It depends on the architecture chosen, but generally speaking, they do have some differences that can be measured as follows:
- How they learn and the training speed
Variational Autoencoder learn by modelling explicit densities. On the other hand GANs are a min-max game and for that reason they learn based on competition.
Because of the non-cooperative nature of GANs their convergence is harder to be ensured and for that reason while training you can observe more oscillations and variability. Nevertheless, this is not exactly bad, it will depend on the variability that you want to introduce to your synthetic data.
GANs are harder to optimize and they tend to suffer from mode collapse. This can usually be mitigated with the right loss function (aka you want to ensure a more cooperative training).

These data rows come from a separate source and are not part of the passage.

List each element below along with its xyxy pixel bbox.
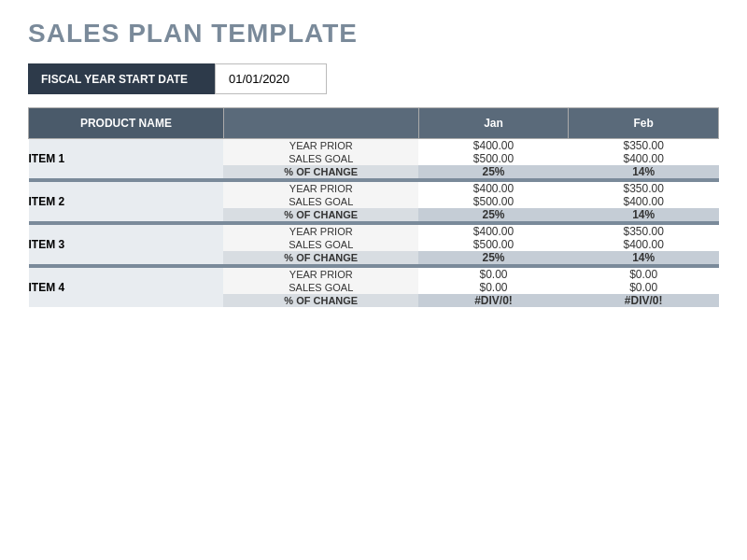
- header-jan: Jan: [418, 108, 569, 139]
- fiscal-year-bar: FISCAL YEAR START DATE 01/01/2020: [28, 63, 420, 94]
- sales-table: PRODUCT NAME Jan Feb ITEM 1YEAR PRIOR$40…: [28, 107, 719, 307]
- table-row: ITEM 3YEAR PRIOR$400.00$350.00: [29, 225, 719, 238]
- header-feb: Feb: [569, 108, 719, 139]
- table-row: ITEM 4YEAR PRIOR$0.00$0.00: [29, 268, 719, 281]
- cell-value[interactable]: $500.00: [418, 152, 569, 165]
- cell-value[interactable]: $350.00: [569, 182, 719, 195]
- page-title: SALES PLAN TEMPLATE: [28, 19, 719, 49]
- table-row: ITEM 2YEAR PRIOR$400.00$350.00: [29, 182, 719, 195]
- row-type: YEAR PRIOR: [223, 139, 418, 153]
- cell-value[interactable]: $400.00: [569, 152, 719, 165]
- cell-value[interactable]: 14%: [569, 208, 719, 221]
- cell-value[interactable]: $350.00: [569, 225, 719, 238]
- cell-value[interactable]: $400.00: [418, 182, 569, 195]
- cell-value[interactable]: #DIV/0!: [418, 294, 569, 307]
- cell-value[interactable]: 25%: [418, 208, 569, 221]
- item-name-3: ITEM 3: [29, 225, 224, 264]
- cell-value[interactable]: $0.00: [569, 268, 719, 281]
- row-type: YEAR PRIOR: [223, 268, 418, 281]
- cell-value[interactable]: $500.00: [418, 238, 569, 251]
- item-name-2: ITEM 2: [29, 182, 224, 221]
- cell-value[interactable]: $400.00: [418, 139, 569, 153]
- cell-value[interactable]: $0.00: [418, 268, 569, 281]
- fiscal-year-value[interactable]: 01/01/2020: [215, 63, 327, 94]
- cell-value[interactable]: $0.00: [418, 281, 569, 294]
- cell-value[interactable]: $500.00: [418, 195, 569, 208]
- row-type: % OF CHANGE: [223, 208, 418, 221]
- cell-value[interactable]: 25%: [418, 251, 569, 264]
- cell-value[interactable]: 14%: [569, 165, 719, 178]
- row-type: % OF CHANGE: [223, 251, 418, 264]
- header-product: PRODUCT NAME: [29, 108, 224, 139]
- row-type: YEAR PRIOR: [223, 225, 418, 238]
- item-name-4: ITEM 4: [29, 268, 224, 307]
- table-row: ITEM 1YEAR PRIOR$400.00$350.00: [29, 139, 719, 153]
- row-type: YEAR PRIOR: [223, 182, 418, 195]
- cell-value[interactable]: $400.00: [418, 225, 569, 238]
- row-type: SALES GOAL: [223, 152, 418, 165]
- fiscal-year-label: FISCAL YEAR START DATE: [28, 63, 215, 94]
- cell-value[interactable]: #DIV/0!: [569, 294, 719, 307]
- item-name-1: ITEM 1: [29, 139, 224, 179]
- row-type: % OF CHANGE: [223, 294, 418, 307]
- row-type: SALES GOAL: [223, 281, 418, 294]
- cell-value[interactable]: $0.00: [569, 281, 719, 294]
- header-type: [223, 108, 418, 139]
- row-type: SALES GOAL: [223, 238, 418, 251]
- cell-value[interactable]: 14%: [569, 251, 719, 264]
- row-type: % OF CHANGE: [223, 165, 418, 178]
- cell-value[interactable]: $350.00: [569, 139, 719, 153]
- cell-value[interactable]: $400.00: [569, 195, 719, 208]
- cell-value[interactable]: 25%: [418, 165, 569, 178]
- row-type: SALES GOAL: [223, 195, 418, 208]
- cell-value[interactable]: $400.00: [569, 238, 719, 251]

Both are not exclusive, and you can see some architectures that combine the pros and cons of both worlds, such as TimeGAN.
- Sampling space
VAE generate new records by reconstructing the data from a low-dimensional representation of the original records. This process introduces some noise, but allows the generation of data with quality.
GANs generate data from any random input, which allows the generation of more diverse samples when compare to VAE. This poses a huge benefit in cases of augmentation for instance.
In a nutshell, GANs are harder to train, but when well fine tune can generate outputs with bigger variability and also more realistic when compared to VAE. The choice will mainly depend on the objective of the generated data - if you want to stress test a model or even augment fraud cases, GANs are better candidates. If you just want to replicate more of the same data for compression purposes for instance, VAE are a great way to go.
Attention models can be also very interesting indeed, but will depend on the data types that you want to focus on (structured data, images, text, etc.)